Like it's some sort of miracle....... :lol:

atleast Britney's doing well :wink:


----------



## rainboteers (Apr 5, 2005)

beachgirl said:


> I was worried when I saw this thread subject, then I saw who posted it.
> Whew! I thought we'd gone tabloid..


 :lol:


----------



## MrMortgage (Aug 26, 2005)

Oh God, I cant stand all that celebrity crap. WHO THE FROCK CARES. Well...I know I'll probably get attacked for this but its the truth, a lot of women and homosexuals feed off that stuff.

I can only imagine, if I was Brad Pitt and the cameras were in my face the whole time last year when I was trying to get over a broken heart and DP/DR, I honestly think I might of commited suicide or killed someone.

Leave celebs alone!!!


----------



## enngirl5 (Aug 10, 2004)

Celebrities should leave us alone! Like filling our radios and theaters with crappy movies over and over again. Then theres the media affect on us such as women feeling they have to weigh 90 pounds to be beautiful. These people aren't famous because of their talent. They're famous because of their image which is created in the press. Therefore without all this attention, there goes their millions of dollars. The whole thing is ridiculous.


----------



## Guest (Jan 12, 2006)

So she just called me and told me that I MIGHT NOT be the father because apparently she slept with a few other men, right before me and her started dating.

If im not the father its over, but thats ok because earlier today I was flirting with Jessica Alba and got her number.


----------



## Guest (Jan 12, 2006)

oh the price of fame

yeah back off, those poor celebs just hate being in the public eye.......well excpet when they have a new movie/album coming out or a new perfume or underwear range.
Or when they want the world to know about the next up coming wedding after jumping all over Oprah's couch

Gotta take the good with bad.If they can't stand the heat.......... :roll: 
they can always go back to waitering


----------



## Martinelv (Aug 10, 2004)

If it's not mine, as I suspect it might be, then Brad Pitt should have his eyes gouged out with a spoon and salt poured into the sockets.


----------



## Axel19 (Aug 11, 2004)

> Celebrities should leave us alone! Like filling our radios and theaters with crappy movies over and over again. Then theres the media affect on us such as women feeling they have to weigh 90 pounds to be beautiful. These people aren't famous because of their talent. They're famous because of their image which is created in the press. Therefore without all this attention, there goes their millions of dollars. The whole thing is ridiculous.
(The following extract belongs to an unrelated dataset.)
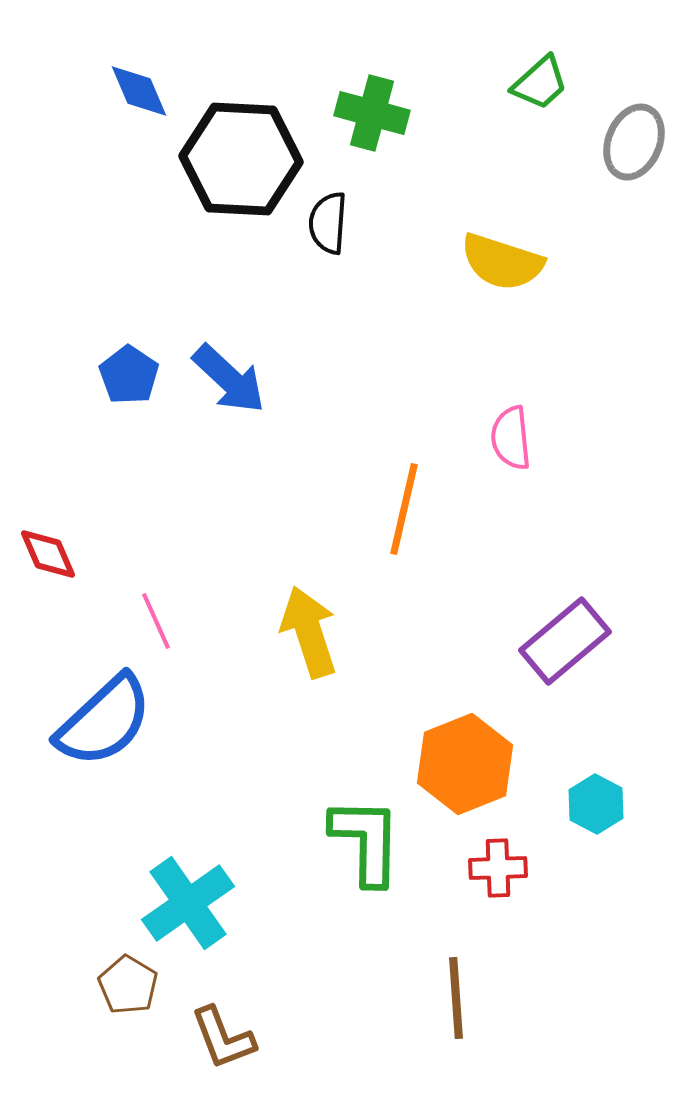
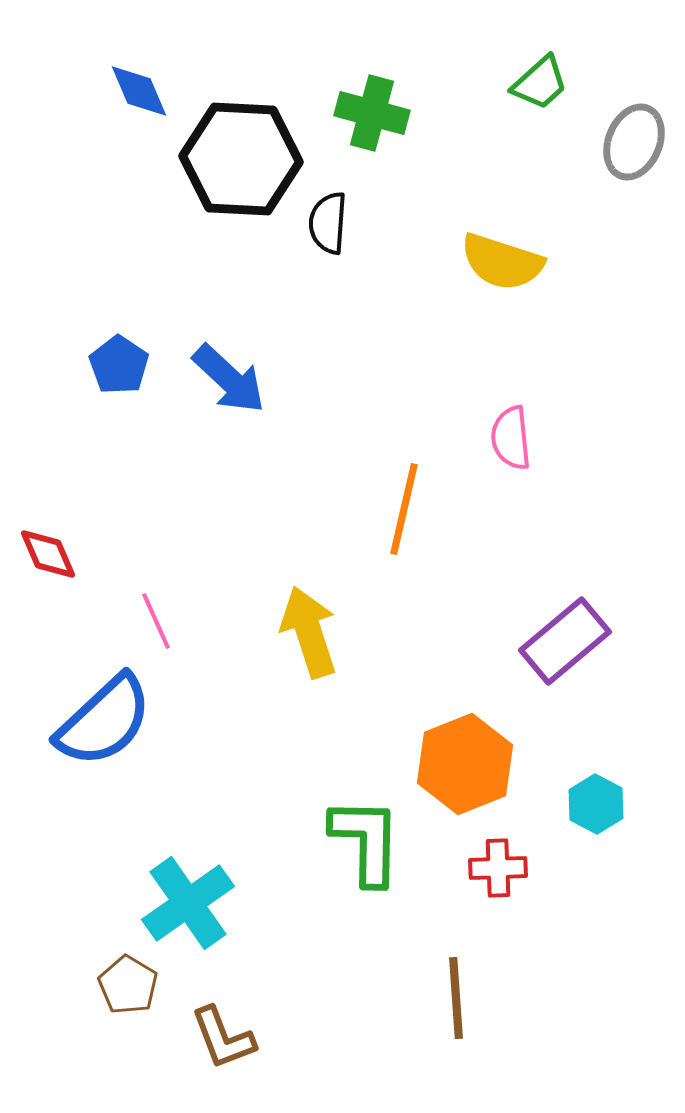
blue pentagon: moved 10 px left, 10 px up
Exactly!! They just randomly select a bunch of people to advertise their films. That's all they are familiar faces to draw the audiences in. 
There not even all that good looking, Tom Hanks certainly isn't, he's not that good at acting, put him in a good piece of shakespeare on a stage in London, and he'd look terrible. Even oscar winners aren't that good. Actors and pop stars just got extremely lucky: "Hey your face could sell my movie/record, here's $10 million." 
What pisses me off is when they talk about how hard they work. They don't work hard, acting and making music/dancing is fun, that's the stuff normal people do after they finish work. Cleaning toilets all night is hard work. 
Don't get me wrong I'd love to be a succesful actor though.


----------



## maria (Oct 28, 2004)

well, I'm not a fan of either of them, but when I heard this "news", I did raise my eyebrow. So I guess I care. It's so Hollywoodian.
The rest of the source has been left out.